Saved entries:
:::
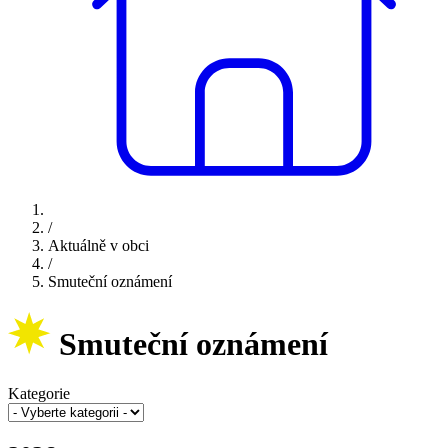
/
Aktuálně v obci
/
Smuteční oznámení
Smuteční oznámení
Kategorie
:::
# Work request
Give every entry again word for word; no images belong in the copy.

# Answer box
/
Aktuálně v obci
/
Smuteční oznámení
Smuteční oznámení
Kategorie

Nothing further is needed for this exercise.